# Serpa Holster_Breaking It In



## 95_alum (Apr 17, 2008)

I just bought a Blackhawk Serpa holster for my G21. The tension screw is as loose as it gets. Any suggestions on speeding up the break-in process? The holster is still a little tight.


----------



## Mike Barham (Mar 30, 2006)

Plastic holsters don't really "break in" like a leather holster. They pretty much are what they are. You might try some silicone in the holster. A good way to do this is to get a silicone-impregnated gun cleaning cloth and run it through the holster a few times.


----------



## bluehandgun (Jul 13, 2007)

speaking of plastic holsters. does anyone have a 5.11 blade-tech? how is it?


----------



## brifol6111 (May 6, 2008)

I have 2 Blackhawk Serpa's, one for a SIG 226 and another for my 1911 Kimber. The 1911 holster was tight for the first day or 2 but it loosened up as I did my refresh draws from the new holster.
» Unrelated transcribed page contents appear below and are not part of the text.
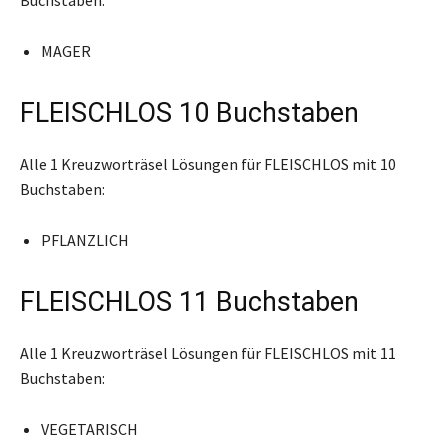
MAGER
FLEISCHLOS 10 Buchstaben
Alle 1 Kreuzworträsel Lösungen für FLEISCHLOS mit 10
Buchstaben:
PFLANZLICH
FLEISCHLOS 11 Buchstaben
Alle 1 Kreuzworträsel Lösungen für FLEISCHLOS mit 11
Buchstaben:
VEGETARISCH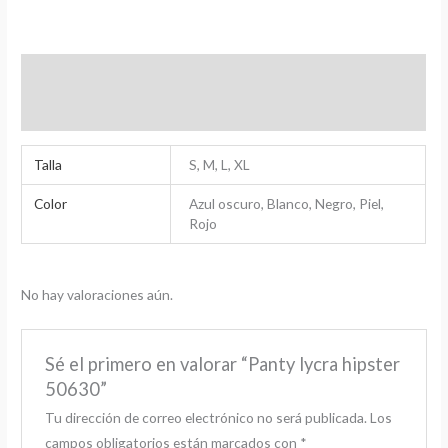
Información adicional
Valoraciones (0)
Talla
S, M, L, XL
Color
Azul oscuro, Blanco, Negro, Piel,
Rojo
No hay valoraciones aún.
Sé el primero en valorar “Panty lycra hipster
50630”
Tu dirección de correo electrónico no será publicada.
Los
campos obligatorios están marcados con
*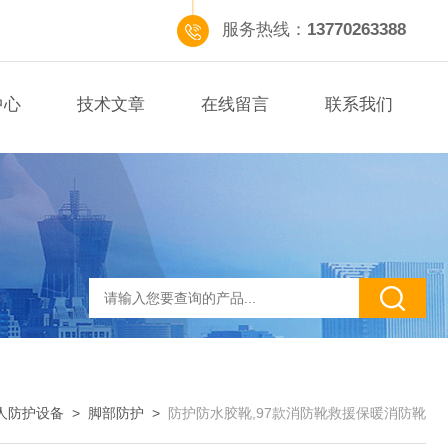
服务热线：
13770263388
中心
技术文章
在线留言
联系我们
人防护设备
>
脚部防护
>
防护防水胶靴,97款消防靴救援保暖消防靴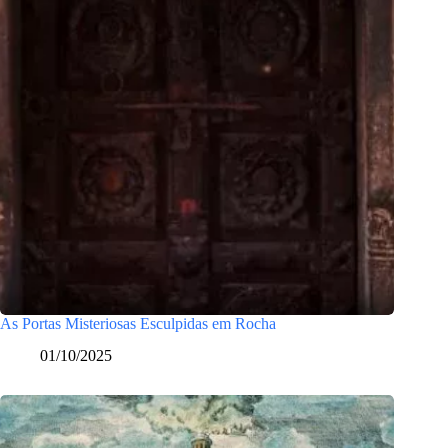
As Portas Misteriosas Esculpidas em Rocha
01/10/2025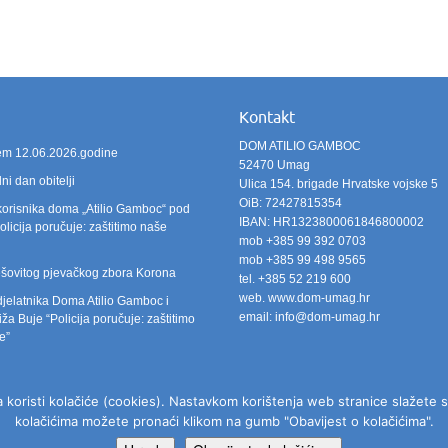
Kontakt
DOM ATILIO GAMBOC
ićem 12.06.2026.godine
52470 Umag
i dan obitelji
Ulica 154. brigade Hrvatske vojske 5
OiB: 72427815354
korisnika doma „Atilio Gamboc“ pod
IBAN: HR1323800061846800002
licija poručuje: zaštitimo naše
mob +385 99 392 0703
mob +385 99 498 9565
šovitog pjevačkog zbora Korona
tel. +385 52 219 600
web. www.dom-umag.hr
djelatnika Doma Atilio Gamboc i
email: info@dom-umag.hr
ža Buje “Policija poručuje: zaštitimo
e”
koristi kolačiće (cookies). Nastavkom korištenja web stranice slažete se
kolačićima možete pronaći klikom na gumb "Obavijest o kolačićima".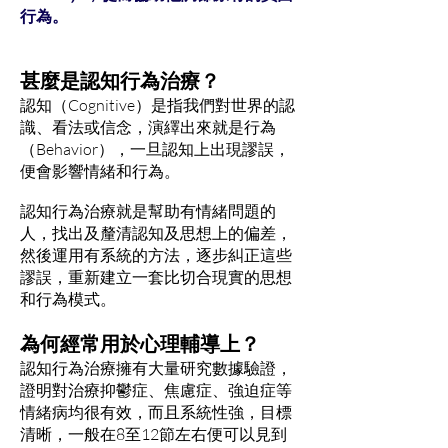
行為。
甚麼是認知行為治療？
認知（Cognitive）是指我們對世界的認
識、看法或信念，演繹出來就是行為
（Behavior），一旦認知上出現謬誤，
便會影響情緒和行為。
認知行為治療就是幫助有情緒問題的
人，找出及釐清認知及思想上的偏差，
然後運用有系統的方法，逐步糾正這些
謬誤，重新建立一套比切合現實的思想
和行為模式。
為何經常用於心理輔導上？
認知行為治療擁有大量研究數據驗證，
證明對治療抑鬱症、焦慮症、強迫症等
情緒病均很有效，而且系統性強，目標
清晰，一般在8至12節左右便可以見到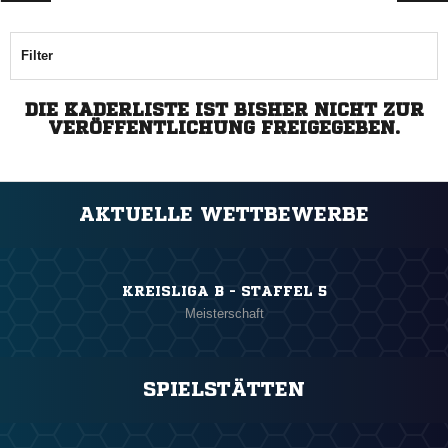
Filter
DIE KADERLISTE IST BISHER NICHT ZUR
VERÖFFENTLICHUNG FREIGEGEBEN.
AKTUELLE WETTBEWERBE
KREISLIGA B - STAFFEL 5
Meisterschaft
SPIELSTÄTTEN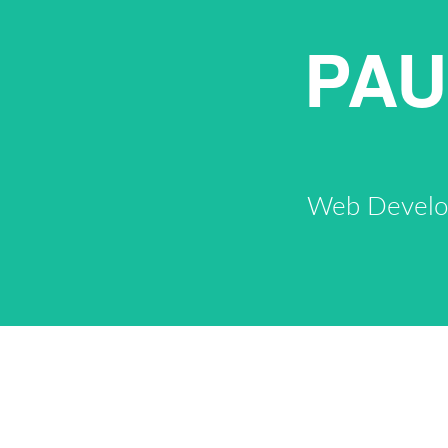
PAU
Web Develope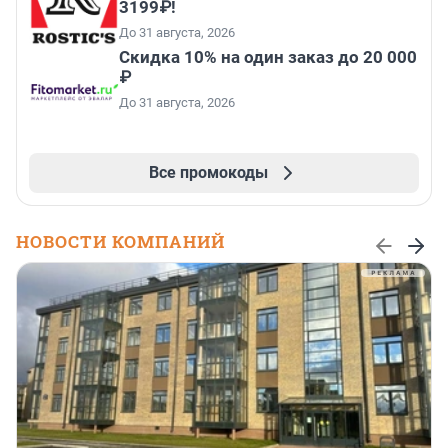
3199₽!
До 31 августа, 2026
Скидка 10% на один заказ до 20 000
₽
До 31 августа, 2026
Все промокоды
НОВОСТИ КОМПАНИЙ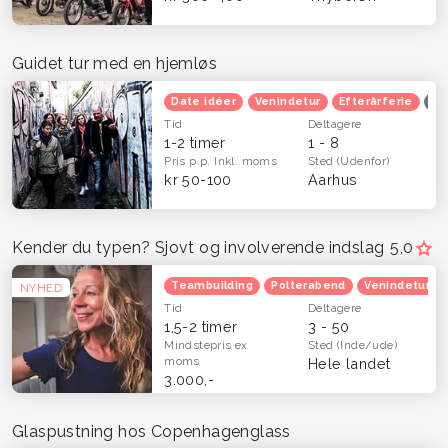
Guidet tur med en hjemløs
Date idéer
Venindetur
Efterårferie
Op
Tid
Deltagere
1-2 timer
1 - 8
Pris p.p.
Inkl. moms
Sted
(Udenfor)
kr 50-100
Aarhus
Kender du typen? Sjovt og involverende indslag
5,0
Teambuilding
Polterabend
Venindetur
NYHED
Tid
Deltagere
1,5-2 timer
3 - 50
Mindstepris
ex
Sted
(Inde/ude)
moms
Hele landet
3.000,-
Glaspustning hos Copenhagenglass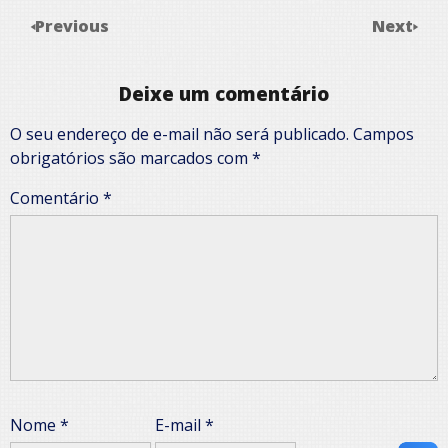
Previous
Next
Deixe um comentário
O seu endereço de e-mail não será publicado.
Campos
obrigatórios são marcados com
*
Comentário
*
Nome
*
E-mail
*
If you keep working at it, it should clean up and run smooth.


----------



## Mike Barham (Mar 30, 2006)

These Serpas must have a lot of molding flashes in them, which need to wear away. The one I took to Afghanistan was fine, though.


----------



## submoa (Dec 16, 2007)

Check to make sure you have the right Serpa for the G21. G21 is a lot thicker than other Glocks.


----------



## 95_alum (Apr 17, 2008)

Okay, I'll try the silicone-impregnated gun cleaning cloth this weekend. Thanks for the input all.


----------